Abstract: Water resources play a crucial role in human living environments, and inherent optical properties (IOPs) serve as important indicators of aquatic ecological conditions that can be estimated using QAA algorithms. However, most algorithms rely on the absorption coefficients of water constituents estimated at the 412 nm wavelength band. The new semi-analytical algorithm (QAA-LN) estimates IOPs for inland and coastal waters based on the ratio of remote sensing reflectance. This method consists of two main components. Firstly, it selects the commonly used 665 nm band as a reference to retrieve the total absorption coefficient (a) and the backscattering coefficient (bbp). Secondly, it calculates phytoplankton absorption coefficient (aph) and the absorption by particles and colored dissolved organic matter (adg) using the ratio of remote sensing reflectance at 490 nm and 665 nm. The model was evaluated using the collected coastal and inland water data sets. The mean absolute error (MAE) of a (λ), bbp (λ), aph (λ) and adg (λ) were 0.20 m1, 0.18 m1, 0.19 m1, and 0.28 m1, indicating satisfactory performance. The new algorithm was also applied to the Landsat 8 OLI satellite data in conjunction with the measured data, demonstrating favorable performance, particularly in its application to the Hume Lake in Australia. QAA-LN has the potential to serve as a simple and effective algorithm, with plans for future expansion to monitor changes in IOPs of global inland and coastal waters using other satellites.
文章引用:王尤杨, 阿如娜, 阿如汗, 谢泽洋, 王芳. 基于QAA算法的近岸和内陆水域固有光学量反演[J]. 地理科学研究, 2025, 14(1): 142-156. https://doi.org/10.12677/gser.2025.141016

1. 引言

固有光学特性(IOPs)是指海洋和内陆水体、浮游植物、有色溶解物、非藻类颗粒物的吸收和散射特性[1],与水体组分浓度及其光学特性相关。固有光学量可用于估算叶绿素浓度[2]、悬浮物浓度[3]、浮游植物生物量及初级生产力[4]、碳储量[5]和模拟其他生物地球化学过程[6],对于海洋和内陆水体监测至关重要。通过野外测量和遥感技术准确获取固有光学量,是水色研究的基础[7]
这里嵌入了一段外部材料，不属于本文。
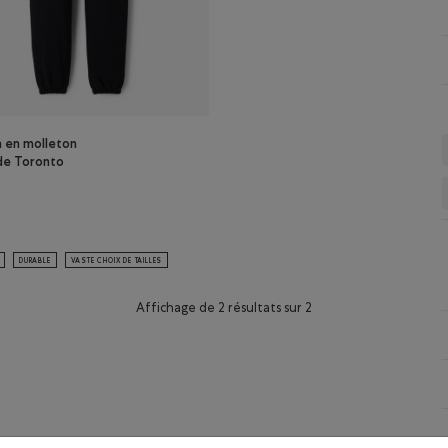
n en molleton
e Toronto
eur
n en molleton Tempo de Toronto Roots: NOIR Couleur
DURABLE
VASTE CHOIX DE TAILLES
Affichage de 2 résultats sur 2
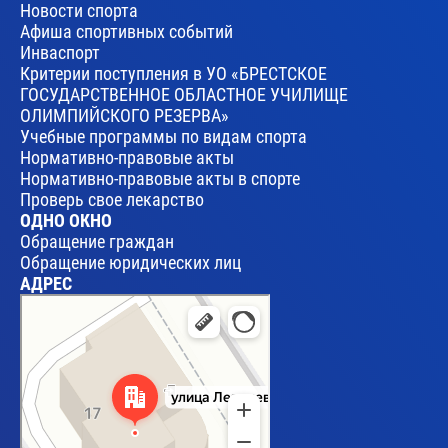
Новости спорта
Афиша спортивных событий
Инваспорт
Критерии поступления в УО «БРЕСТСКОЕ
ГОСУДАРСТВЕННОЕ ОБЛАСТНОЕ УЧИЛИЩЕ
ОЛИМПИЙСКОГО РЕЗЕРВА»
Учебные программы по видам спорта
Нормативно-правовые акты
Нормативно-правовые акты в спорте
Проверь свое лекарство
ОДНО ОКНО
Обращение граждан
Обращение юридических лиц
АДРЕС
Брест
Улица Леваневского, 17 — Яндекс Карты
目前国际上已有多种水体固有光学量遥感反演算法。其中,准分析算法(Quasi-analytical Algorithm, QAA)是水色遥感中应用最广泛的半分析算法,已在国内多个水域得到了成功应用[8]-[10]。该算法主要由两部分组成,首先反演总吸收系数(total absorption coefficients, a)和后向散射系数(backscatter coefficient, bbp),其次将总吸收系数分解为水体各组分的吸收系数,包括浮游植物吸收系数(absorption coefficient of phytoplankton, aph)和颗粒和有色溶解有机物吸收系数(absorption coefficients of NAP and colored dissolved organic matter (CDOM), adg)。
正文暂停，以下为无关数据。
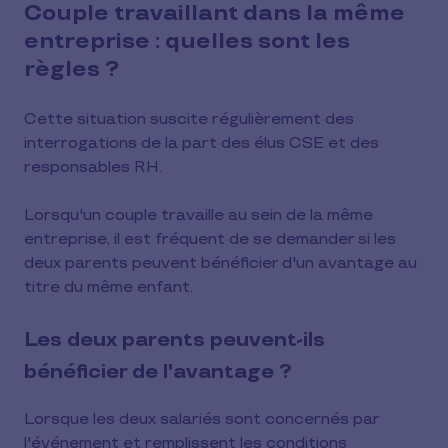
Couple travaillant dans la même
entreprise : quelles sont les
règles ?
Cette situation suscite régulièrement des
interrogations de la part des élus CSE et des
responsables RH.
Lorsqu'un couple travaille au sein de la même
entreprise, il est fréquent de se demander si les
deux parents peuvent bénéficier d'un avantage au
titre du même enfant.
Les deux parents peuvent-ils
bénéficier de l'avantage ?
Lorsque les deux salariés sont concernés par
l'événement et remplissent les conditions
近年来,QAA算法在参考波段[11]-[14]和经验参数[15]-[17]方面经历了几次改进,其性能得到了较高提升。但仍存在以下两方面的问题:(1) 在光学性质复杂的近岸和内陆水域中,受水域环境参数影响,水体各组分吸收系数反演效果存在较大不确定性[18]-[23]。(2) QAA算法反演过程中需要410 nm波段,而大多数卫星传感器缺少该波段。因此,如何在缺少410 nm波段的前提下在复杂水域环境中准确反演水体组分吸收系数是半分析算法面临的难题。

Landsat-8卫星搭载的陆地成像仪(Operational Land Imager, OLI)和能够提供涵盖可见光至近红外的9个波段,具有较高的空间分辨率(30 m)和光谱分辨率,满足了对沿海和内陆水域的调查且在对地观测研究中得到了广泛应用[24]-[26]。长时间数据积累和高分辨率,使得OLI传感器更适合近岸和内陆水体参数的遥感反演[26] [27]

因此,本文提出一种适合于实测和遥感数据的半分析算法(QAA-LN),试图反演近岸和内陆水域固有光学量。本研究的主要目的是:(1) 构建一个新半分析算法用于反演固有光学量。(2) 利用全球近岸、内陆水域数据集和Landsat-8 OLI数据,评估新算法的性能。(3) 基于2016~2023年的Landsat-8 OLI数据,分析澳大利亚Hume水库IOPs时空变化特征。

2. 数据

2.1. 实测数据

Table 1. Dataset name, measurement parameters, and sample size

1. 数据名称、测量要素和样本数量

数据

要素

样本数量

PACE数据集

Rrs (λ), a (λ), aph (λ), ag (λ),

756

ap (λ), ad (λ), bb (λ)

澳大利亚水域数据集

Rrs (λ), ag (λ)

117

aph (λ), ad (λ), bb (λ),

渤海数据集

Rrs (λ), a (λ), Zsd (λ), Kd (λ)

75

Table 2. Definitions of symbols used in this article

2. 本文所用的符号定义

名称

定义

Rrs (λ)

水上遥感反射率

rrs (λ)

水下遥感反射率

a (λ)

总吸收系数,aw (λ) + anw (λ)

aw (λ)

纯水吸收系数

anw (λ)

非水体组分吸收系数,ad + aph + ag

ad (λ)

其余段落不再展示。